Following this attitude, we wonder which are the properties that a complex system (and, in particular, those exhibiting emergent behaviours) may have for being more or less accessible to our knowledge by applying the scientific method, and we address this question by focusing on the analysis of the encoded description of M. In this sense, we align with the proposal of de Haan [7], who highlights the necessity of a general epistemological framework in which emergence can be addressed, and we need to incorporate in this framework arguments to determine what should be understood as epistemologically accessible.

An interesting condition for epistemological accessibility was proposed by Bedau when he coined the term weak emergence for those emergent processes that are epistemologically accessible only by simulation [8]. The idea is that a simulation would demonstrate the supervenience of upper level properties from lower level constituents, even if the mechanistic process leading to the observed pattern is not completely understood, i.e. it is not possible to compress the simulation into a compact set of rules explaining how the outcome is determined.

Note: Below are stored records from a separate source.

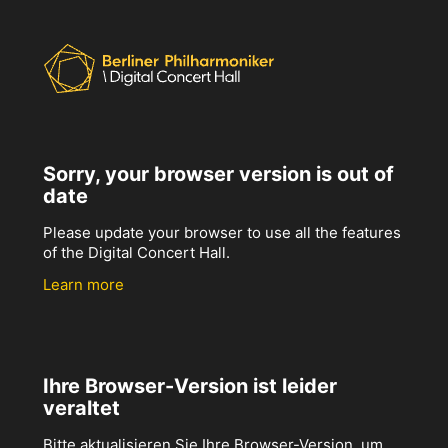
Sorry, your browser version is out of
date
Please update your browser to use all the features
of the Digital Concert Hall.
Learn more
Ihre Browser-Version ist leider
veraltet
Bitte aktualisieren Sie Ihre Browser-Version, um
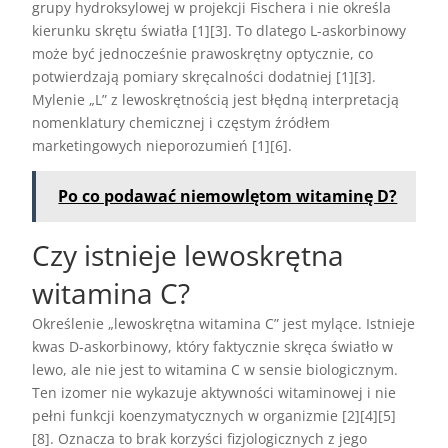
grupy hydroksylowej w projekcji Fischera i nie określa
kierunku skrętu światła [1][3]. To dlatego L-askorbinowy
może być jednocześnie prawoskrętny optycznie, co
potwierdzają pomiary skręcalności dodatniej [1][3].
Mylenie „L” z lewoskrętnością jest błędną interpretacją
nomenklatury chemicznej i częstym źródłem
marketingowych nieporozumień [1][6].
Po co podawać niemowlętom witaminę D?
Czy istnieje lewoskrętna
witamina C?
Określenie „lewoskrętna witamina C” jest mylące. Istnieje
kwas D-askorbinowy, który faktycznie skręca światło w
lewo, ale nie jest to witamina C w sensie biologicznym.
Ten izomer nie wykazuje aktywności witaminowej i nie
pełni funkcji koenzymatycznych w organizmie [2][4][5]
[8]. Oznacza to brak korzyści fizjologicznych z jego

Therefore, it provides an objective definition of emergence based on computational incompressibility, that has been explored by different models such as cellular automata [9, 10] or genetic algorithms [11], approximations that were later called computational emergence [12].

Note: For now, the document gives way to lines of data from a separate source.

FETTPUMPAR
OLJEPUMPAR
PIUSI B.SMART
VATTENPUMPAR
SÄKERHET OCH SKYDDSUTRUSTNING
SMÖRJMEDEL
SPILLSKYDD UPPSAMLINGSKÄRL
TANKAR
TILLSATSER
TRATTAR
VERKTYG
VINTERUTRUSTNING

Nevertheless, Bedau also pointed out that if it is not possible from the simulations to recover regularities that may lead us to describe the system under compact laws, the above computational approximations should be understood as non-epistemic, hence being useless in deciphering the principles governing the emergence of a property [8]. Furthermore, Huneman rightly emphasized that this is an important question to understand the relationship between computational models and processes observed in nature [13] and, for those computational models depicting regularities in their global behaviour, coined the term robustly emergent models.

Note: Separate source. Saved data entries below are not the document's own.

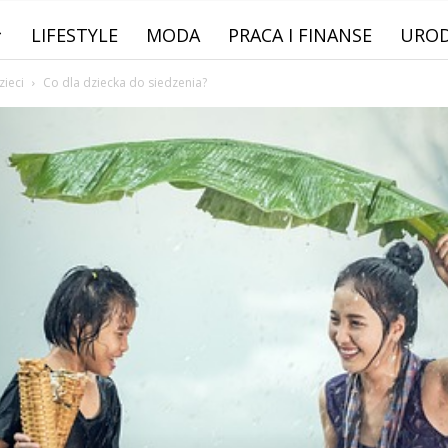
LIFESTYLE
MODA
PRACA I FINANSE
URO
zieci
Co dla dziecka do siedzenia?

There is a last notion of emergence we would like to discuss that has been considered fundamental –as opposed to epistemological–, which is called strong emergence [14]. In physics it is frequently assumed that knowing the positions and velocities of particles is sufficient to determine the pairwise interactions. This assumption is frequently found in physics-inspired models of collective behaviour, where individual motion results from averaging the pairwise responses to each neighbour. Bar-Yam reasoned, however, that this assertion would not hold if the system is embedded in responsive media –such as the motions of impurities embedded in a solid– or in any process where global optimization (instead of local) is involved. In this way, if there is a constraint in the system acting on every component simultaneously and it is strong enough –i.e. a strong global constraint– it is not possible to determine the state of the system considering only pairwise interactions. In a sense, the parts are determined downwards from the state of the whole, with consciousness being a paradigmatic example suggested for strong emergence [15].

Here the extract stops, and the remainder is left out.